With regard to underwriting results, given the lack of any major events in 2013, the report notes most reinsurers delivered underwriting profits and solid earnings. “Combined ratios for most were below 100, driven in part by continued reserve releases and well-diversified books of business,” the special report states.

“The growth in capital once again outpaced the growth in net premiums written (NPW), which together with alternative capacity in the form of catastrophe bonds, sidecars and other structured products, continued to fuel aggressive rate competition,” A.M. Best reports.

The company points out that that so far in 2014, more than US$6 billion of capital has flowed into new cat bond issues alone, compared with US$7.6 billion for all of 2013.

The report – which includes a ranking of the top 50 global reinsurance groups in 2013 and geographic breakouts of reinsurance segments – says most traditional reinsurers maintained their market share. The majority of movement occurred among the ranking’s bottom two-thirds.

The top three companies in the ranking are Munich Reinsurance Co., Swiss Re Ltd. and Hannover Rueckversicherung AG, while the only change in the top 10 was SCOR S.E. advancing ahead of Berkshire Hathaway Inc.

“Gross premiums written (GPW) among the top 50 grew 2.8% compared with 2012, while non-life GPW alone increased by 1.7%. The increase could be a result of some selective opportunities in specialty lines, as well as growth into emerging markets by some global players,” the report adds.

“Benign catastrophe years can mask a weak earnings environment, but as market traction diminishes for traditional companies, the side effect of reduced earnings power burgeons,” states the report. “It has always been best to view reinsurance earnings not just quarter-over-quarter or year-over-year, but rather over several years,” it adds.

“Traditional balance sheets are evolving with the market and the reinsurance sector for a long time has been innovative and nimble. However, it is difficult to stray away from the simple fact that compressed investment yield and compressed underwriting margins strain profitability.
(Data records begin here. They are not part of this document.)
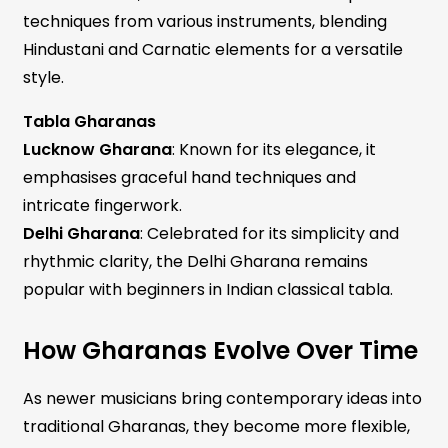
techniques from various instruments, blending
Hindustani and Carnatic elements for a versatile
style.
Tabla Gharanas
Lucknow Gharana
: Known for its elegance, it
emphasises graceful hand techniques and
intricate fingerwork.
Delhi Gharana
: Celebrated for its simplicity and
rhythmic clarity, the Delhi Gharana remains
popular with beginners in Indian classical tabla.
How Gharanas Evolve Over Time
As newer musicians bring contemporary ideas into
traditional Gharanas, they become more flexible,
That ultimately places a drag on financial strength,” states the report.

It notes that the reinsurance sector’s 2013 year-end results and 2014 year-to-date results “positively skew earnings trends and prospective earnings potential, and ignore that companies are being paid less and less to bear risk.”

While traditional reinsurers have taken steps to partially offset this risk, “given where rate adequacy is, it will continue to take optimal conditions, including benign or near-benign catastrophe years, a continued flow of net favourable loss reserve development and stable financial markets to produce even low double-digit returns,” the report cautions.

Other findings from the special report include the following:

• most Asian reinsurers’ results were favourable in 2013, but a dramatic softening of the market, in line with the global market, along with consolidation, may increase potential volatility;

• MENA (Middle East & North Africa) domiciled reinsurers have a strong presence in a single market, benefiting from compulsory cessions or have limited their exposure, and have demonstrated a track record of profitability; and

• Africa’s highly competitive insurance markets continue to attract scrutiny and rising interest from around the world, particularly from parties in the United States and Europe.

“Looking forward, the overall market environment remains challenging, and comp
anies for the most part are realistic about the returns they can achieve in the current market. Pricing is not expected to improve for the Jan. 1 renewal, absent any major event,” A.M. Best adds.